Document Type

Article

Publication Date

4-1989

Keywords

Civil rights trial outcomes, Prisoner litigation outcomes, Dispute selection, Expectations theory, Empirical legal studies, Success rates in civil rights trials, Trial success rates in prisoner cases, Regional trial success rates, Jury trial success rates, Judge trial success rates

Disciplines

Civil Rights and Discrimination | Litigation

Abstract

In ideal circumstances, court cases are won or lost on their merits. But litigation does not proceed free from external social factors or from the characteristics of the participants. Factors other than the merits of cases, therefore, may help explain litigation outcomes and selection of disputes for trial. Possible factors include judge or jury bias, regional influence, the type of case, the quality of counsel, and the nature and resources of plaintiffs and defendants.
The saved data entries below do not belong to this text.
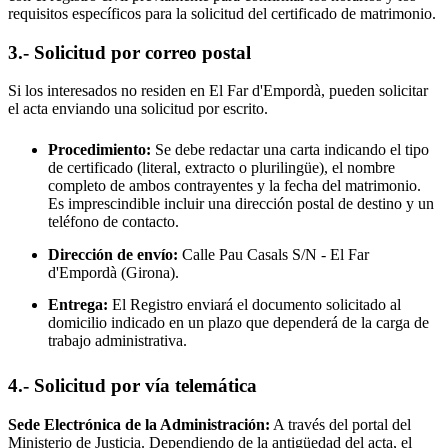
requisitos específicos para la solicitud del certificado de matrimonio.
3.- Solicitud por correo postal
Si los interesados no residen en
El Far d'Empordà
, pueden solicitar
el acta enviando una solicitud por escrito.
Procedimiento:
Se debe redactar una carta indicando el tipo
de certificado (literal, extracto o plurilingüe), el nombre
completo de ambos contrayentes y la fecha del matrimonio.
Es imprescindible incluir una dirección postal de destino y un
teléfono de contacto.
Dirección de envío:
Calle Pau Casals S/N -
El Far
d'Empordà
(Girona).
Entrega:
El Registro enviará el documento solicitado al
domicilio indicado en un plazo que dependerá de la carga de
trabajo administrativa.
4.- Solicitud por vía telemática
Sede Electrónica de la Administración:
A través del portal del
Ministerio de Justicia. Dependiendo de la antigüedad del acta, el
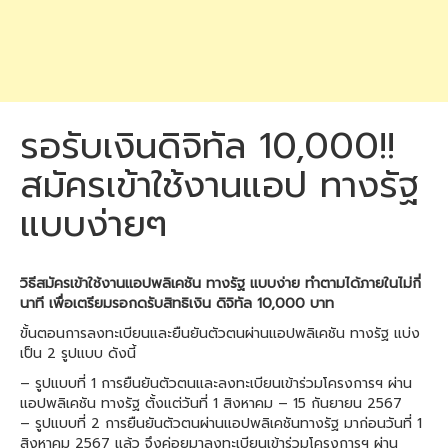
รอรับเงินดิจิทัล 10,000!!
สมัครเข้าใช้งานแอป ทางรัฐ
แบบง่ายๆ
วิธีสมัครเข้าใช้งานแอปพลิเคชัน ทางรัฐ แบบง่าย ทำตามได้ภายในไม่กี่
นาที เพื่อเตรียมรอกดรับสิทธิเงิน ดิจิทัล 10,000 บาท
ขั้นตอนการลงทะเบียนและยืนยันตัวตนผ่านแอปพลิเคชัน ทางรัฐ แบ่ง
เป็น 2 รูปแบบ ดังนี้
– รูปแบบที่ 1 การยืนยันตัวตนและลงทะเบียนเข้าร่วมโครงการฯ ผ่าน
แอปพลิเคชัน ทางรัฐ ตั้งแต่วันที่ 1 สิงหาคม – 15 กันยายน 2567
– รูปแบบที่ 2 การยืนยันตัวตนผ่านแอปพลิเคชันทางรัฐ มาก่อนวันที่ 1
สิงหาคม 2567 แล้ว จึงค่อยมาลงทะเบียนเข้าร่วมโครงการฯ ผ่าน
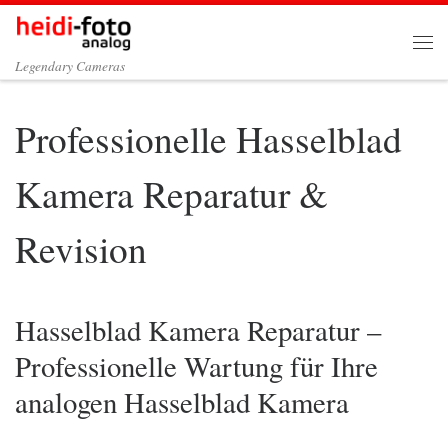
Zum Inhalt springen
Me
Legendary Cameras
Professionelle Hasselblad
Kamera Reparatur &
Revision
Hasselblad Kamera Reparatur –
Professionelle Wartung für Ihre
analogen Hasselblad Kamera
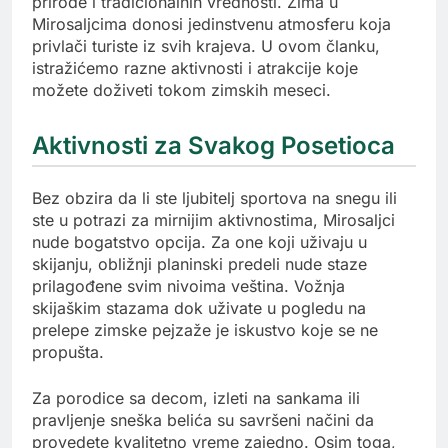
prirode i tradicionalnih vrednosti. Zima u
Mirosaljcima donosi jedinstvenu atmosferu koja
privlači turiste iz svih krajeva. U ovom članku,
istražićemo razne aktivnosti i atrakcije koje
možete doživeti tokom zimskih meseci.
Aktivnosti za Svakog Posetioca
Bez obzira da li ste ljubitelj sportova na snegu ili
ste u potrazi za mirnijim aktivnostima, Mirosaljci
nude bogatstvo opcija. Za one koji uživaju u
skijanju, obližnji planinski predeli nude staze
prilagođene svim nivoima veština. Vožnja
skijaškim stazama dok uživate u pogledu na
prelepe zimske pejzaže je iskustvo koje se ne
propušta.
Za porodice sa decom, izleti na sankama ili
pravljenje sneška belića su savršeni načini da
provedete kvalitetno vreme zajedno. Osim toga,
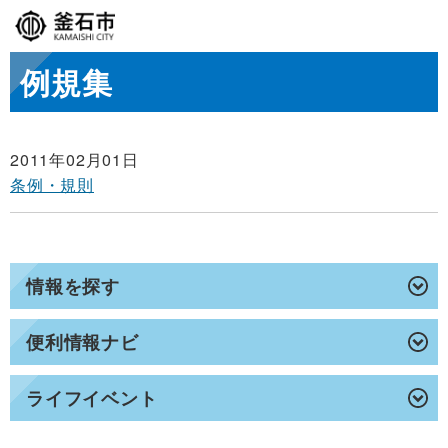
例規集
2011年02月01日
条例・規則
情報を探す
便利情報ナビ
ライフイベント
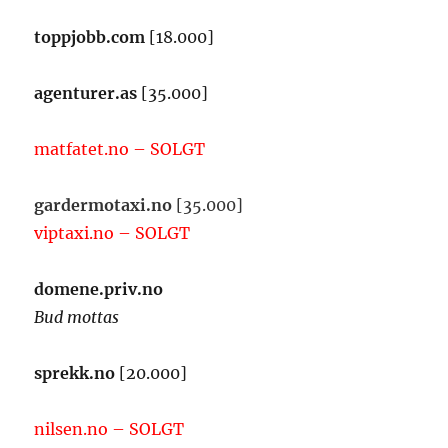
toppjobb.com
[18.000]
agenturer.as
[35.000]
matfatet.no – SOLGT
gardermotaxi.no
[35.000]
viptaxi.no – SOLGT
domene.priv.no
Bud mottas
sprekk.no
[20.000]
nilsen.no – SOLGT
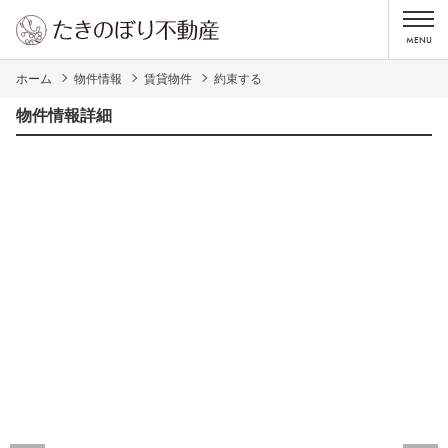
ホーム
物件情報
賃貸物件
約束する
物件情報詳細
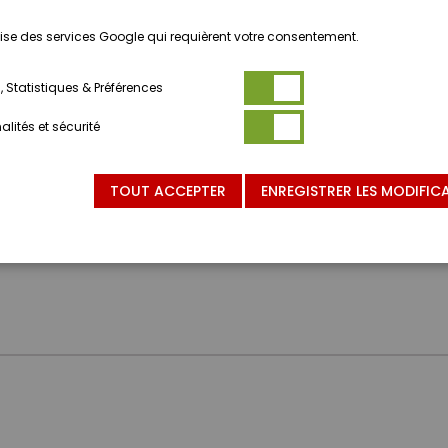
ilise des services Google qui requièrent votre consentement.
 Statistiques & Préférences
lités et sécurité
TOUT ACCEPTER
ENREGISTRER LES MODIFIC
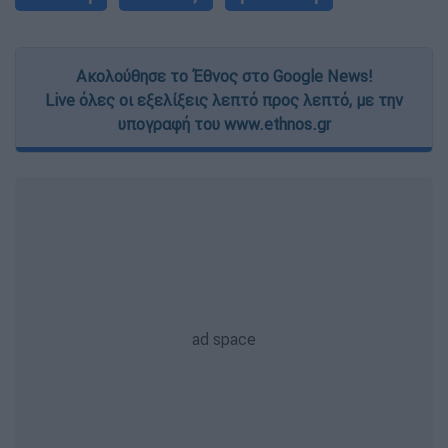
Ακολούθησε το Έθνος στο Google News!
Live όλες οι εξελίξεις λεπτό προς λεπτό, με την
υπογραφή του www.ethnos.gr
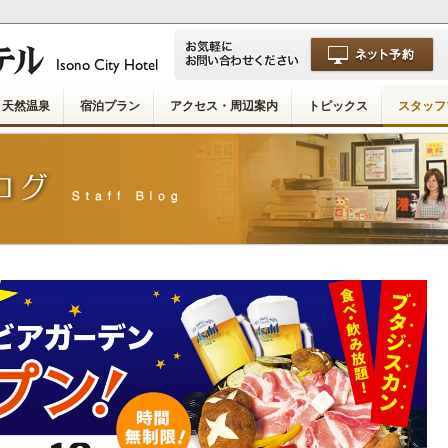
天然温泉
宿泊プラン
アクセス・周辺案内
トピックス
スタッフ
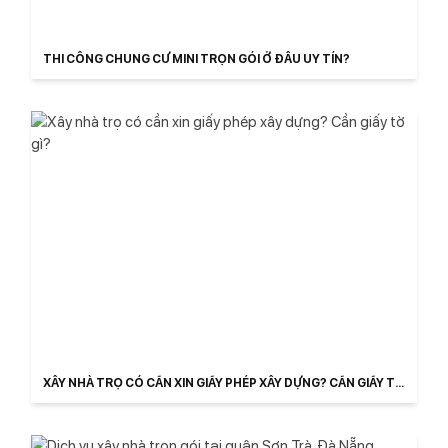
THI CÔNG CHUNG CƯ MINI TRỌN GÓI Ở ĐÂU UY TÍN?
XÂY NHÀ TRỌ CÓ CẦN XIN GIẤY PHÉP XÂY DỰNG? CẦN GIẤY TỜ
GÌ?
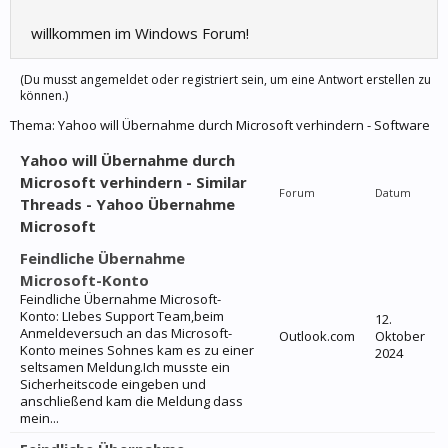
willkommen im Windows Forum!
(Du musst angemeldet oder registriert sein, um eine Antwort erstellen zu
können.)
Thema:
Yahoo will Übernahme durch Microsoft verhindern - Software
Yahoo will Übernahme durch
Microsoft verhindern - Similar
Forum
Datum
Threads - Yahoo Übernahme
Microsoft
Feindliche Übernahme
Microsoft-Konto
Feindliche Übernahme Microsoft-
Konto: LIebes Support Team,beim
12.
Anmeldeversuch an das Microsoft-
Outlook.com
Oktober
Konto meines Sohnes kam es zu einer
2024
seltsamen Meldung.Ich musste ein
Sicherheitscode eingeben und
anschließend kam die Meldung dass
mein...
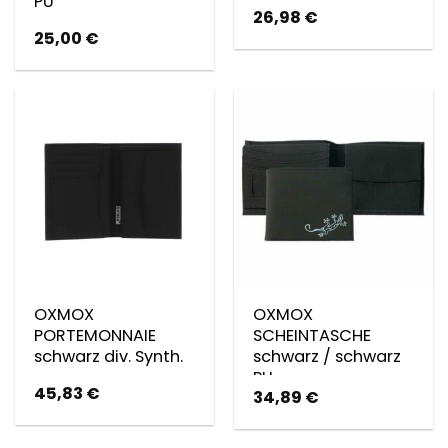
PU
26,98
€
25,00
€
OXMOX
OXMOX
PORTEMONNAIE
SCHEINTASCHE
schwarz div. Synth.
schwarz / schwarz
PU
45,83
€
34,89
€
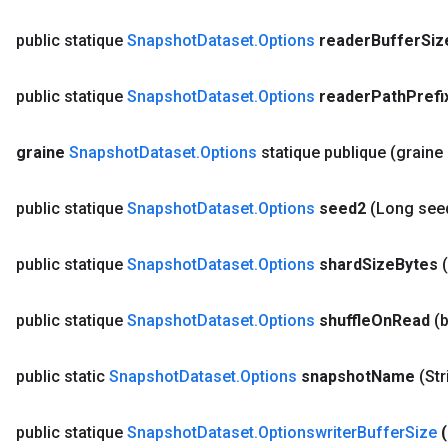
public statique
Snapshot
Dataset
.
Options
reader
Buffer
Siz
public statique
Snapshot
Dataset
.
Options
reader
Path
Prefi
graine
Snapshot
Dataset
.
Options
statique publique
(graine
public statique
Snapshot
Dataset
.
Options
seed2
(Long see
public statique
Snapshot
Dataset
.
Options
shard
Size
Bytes
public statique
Snapshot
Dataset
.
Options
shuffle
On
Read
(
public static
Snapshot
Dataset
.
Options
snapshot
Name
(St
public statique
Snapshot
Dataset
.
Optionswriter
Buffer
Size
(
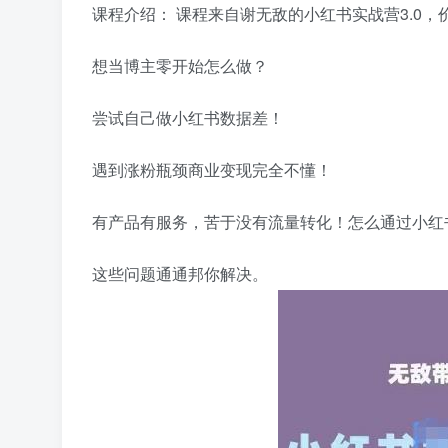
课程介绍： 课程来自谢无敌的小红书实战营3.0，价
想当博主零开始怎么做？
尝试自己做小红书数据差！
遇到涨粉瓶颈商业变现完全不懂！
有产品有服务，苦于没有流量转化！怎么通过小红
这些问题通通邦你解决。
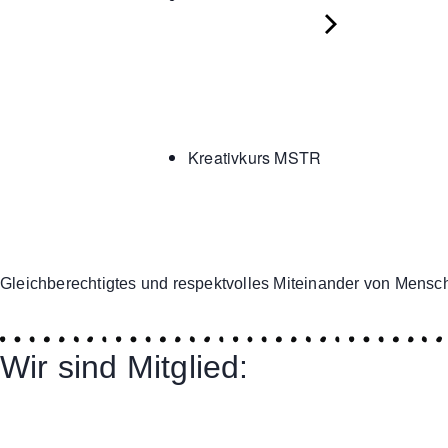
Kreativkurs MSTR
Gleichberechtigtes und respektvolles Miteinander von Mensch
Wir sind Mitglied:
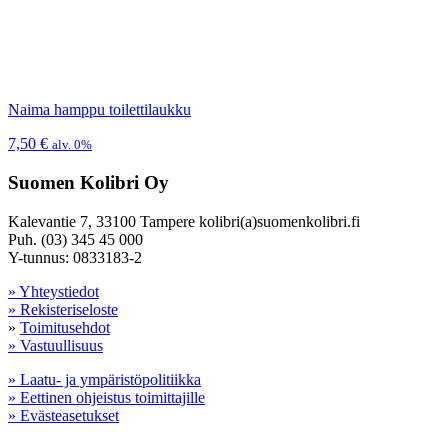
Naima hamppu toilettilaukku
7,50
€
alv. 0%
Suomen Kolibri Oy
Kalevantie 7, 33100 Tampere kolibri(a)suomenkolibri.fi
Puh. (03) 345 45 000
Y-tunnus: 0833183-2
» Yhteystiedot
» Rekisteriseloste
»
Toimitusehdot
» Vastuullisuus
» Laatu- ja ympäristöpolitiikka
» Eettinen ohjeistus toimittajille
» Evästeasetukset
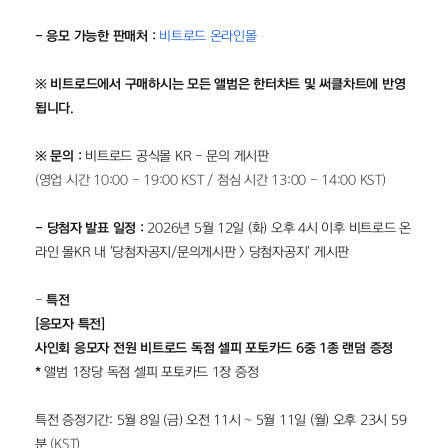
- 응모 가능한 판매처 :
비트로드 온라인몰
※ 비트로드에서 구매하시는 모든 앨범은 한터차트 및 써클차트에 반영
됩니다.
※ 문의 : 
비트로드 공식몰 KR - 문의 게시판
(영업 시간 10:00 - 19:00 KST / 점심 시간 13:00 - 14:00 KST)
-
당첨자
발표 일정 : 
2026년 5월 12일 (화) 오후 4시 이후 비트로드 온
라인 몰KR 내 '당첨자공지/문의게시판 > 당첨자공지' 게시판
-
 특전
[응모자 특전]
사인회 응모자 전원 비트로드 독점 셀피 포토카드 6중 1종 랜덤 증정
* 
앨범 1장당 독점 셀피 포토카드 1장 증정
특전 증정기간: 5월 8일 (금) 오전 11시
 ~ 
5월 11일 (월) 오후 23시 59
분
 (KST)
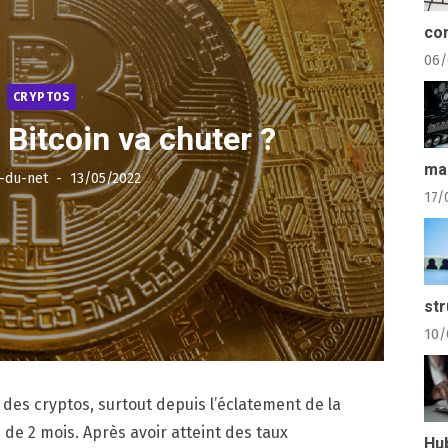
com
06/
CRYPTOS
 Bitcoin va chuter ?
ma
Posted
s-du-net
13/05/2022
on
17/
str
10/
 des cryptos, surtout depuis l’éclatement de la
 de 2 mois. Après avoir atteint des taux
Hu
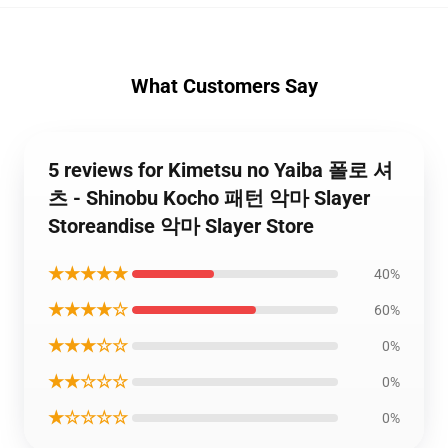
What Customers Say
5 reviews for Kimetsu no Yaiba 폴로 셔
츠 - Shinobu Kocho 패턴 악마 Slayer
Storeandise 악마 Slayer Store
★★★★★
40%
★★★★☆
60%
★★★☆☆
0%
★★☆☆☆
0%
★☆☆☆☆
0%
This Article uses both impressionistic conjecture about litigation and formal litigation theory to develop and test hypotheses about factors affecting outcomes in civil rights and prisoner litigation. It examines data from nearly all federal § 1983 cases, title VII employment discrimination cases, and prisoner cases tried between 1978 and 1985 for which the Administrative Office of United States Courts reported an outcome. The Article explores four topics: success rates at trial, examined by category of case; differences in case outcomes across geographical regions; differences in success rates between cases tried by judges and those tried before juries; and differences in outcomes between litigation involving the federal government and suits in which the federal government is not a party.

Publication Citation

Published in: Georgetown Law Journal, vol. 77, no. 4 (April 1989).